Jean-Louis Lippert – Dialogue des oiseaux du phare (Maïak I)

Jean-Louis Lippert est né à Stanleyville (Congo belge) en 1951. Après une enfance africaine, donc une jeunesse tourmentée à Bruxelles, il voyage, rencontre une femme, concourt à la naissance de deux filles, écrit et publie quelques phrases.

Après «Pleine lune sur l’existence du jeune bougre» (Éd. Messidor, 1990), où le personnage d’Anatole Atlas, écrivain marginal, revisite, en relation conflictuelle avec son auteur, les turbulents méandres d’une époque ; après «Mamiwata» (Éd.
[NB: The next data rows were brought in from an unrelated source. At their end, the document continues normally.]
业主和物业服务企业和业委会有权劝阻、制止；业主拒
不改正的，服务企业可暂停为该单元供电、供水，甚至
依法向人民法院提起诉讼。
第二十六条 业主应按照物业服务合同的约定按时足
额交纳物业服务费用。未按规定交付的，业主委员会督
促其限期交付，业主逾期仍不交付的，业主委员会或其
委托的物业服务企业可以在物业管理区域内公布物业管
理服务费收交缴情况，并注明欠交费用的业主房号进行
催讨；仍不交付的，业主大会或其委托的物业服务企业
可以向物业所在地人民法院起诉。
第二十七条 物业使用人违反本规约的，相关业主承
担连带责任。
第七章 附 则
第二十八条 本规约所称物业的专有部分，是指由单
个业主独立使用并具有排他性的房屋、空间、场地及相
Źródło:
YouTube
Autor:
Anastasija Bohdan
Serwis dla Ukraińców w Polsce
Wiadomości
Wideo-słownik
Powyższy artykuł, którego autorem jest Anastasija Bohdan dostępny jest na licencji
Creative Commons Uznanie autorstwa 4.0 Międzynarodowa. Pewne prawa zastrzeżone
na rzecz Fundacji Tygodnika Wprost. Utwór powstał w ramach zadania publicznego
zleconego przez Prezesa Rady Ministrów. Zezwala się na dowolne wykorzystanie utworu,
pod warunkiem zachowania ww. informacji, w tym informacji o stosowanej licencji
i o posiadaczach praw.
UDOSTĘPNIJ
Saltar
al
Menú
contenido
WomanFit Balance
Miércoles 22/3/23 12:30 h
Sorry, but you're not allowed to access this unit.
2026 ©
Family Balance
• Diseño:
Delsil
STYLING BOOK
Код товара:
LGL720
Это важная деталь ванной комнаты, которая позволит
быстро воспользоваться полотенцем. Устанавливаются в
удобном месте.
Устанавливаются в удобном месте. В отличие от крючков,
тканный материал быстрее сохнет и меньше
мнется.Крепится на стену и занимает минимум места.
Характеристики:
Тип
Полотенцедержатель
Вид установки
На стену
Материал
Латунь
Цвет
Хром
Talus d’Approche, 1994), où le même Anatole Atlas, peintre raté, poursuit sa remontée dans la mémoire du temps, sur les rives du fleuve Congo, jusqu’à Kisangani, ville-île de sa naissance et de son enfance, pour y retrouver une grand-mère mythique dont la voix de sirène pourrait réenchanter le monde, la trilogie qui portera le titre de «Maïak» («phare», en langue russe) propose au lecteur de découvrir la figure d’un grand-père tout aussi mythique, aède grec né en 1899, abattu sur le canal de Bruxelles en 1994, dont le cours tumultueux de l’existence épousa maints combats de ce siècle. Qui fut cet homme et pourquoi est-il mort ? L’ébauche d’une réponse (en trois volumes) nous sera peut-être fournie par son petit-fils, Anatole Atlas, ici présenté comme cinéaste clandestin, au terme d’une enquête convulsive.

Les premières lignes
Postface du personnage. Trois ans et demi sont passés depuis mon assassinat. Sur les théâtres, stades, agoras de l’exil, j’eus plaisir d’exhiber couleurs ennemies: celles de mon île. Ne jouons donc pas les victimes innocentes. Je plaiderai coupable pour ma mort – comme pour tous les actes de ma vie. Car un tel repentir de toujours me fut seul avenir.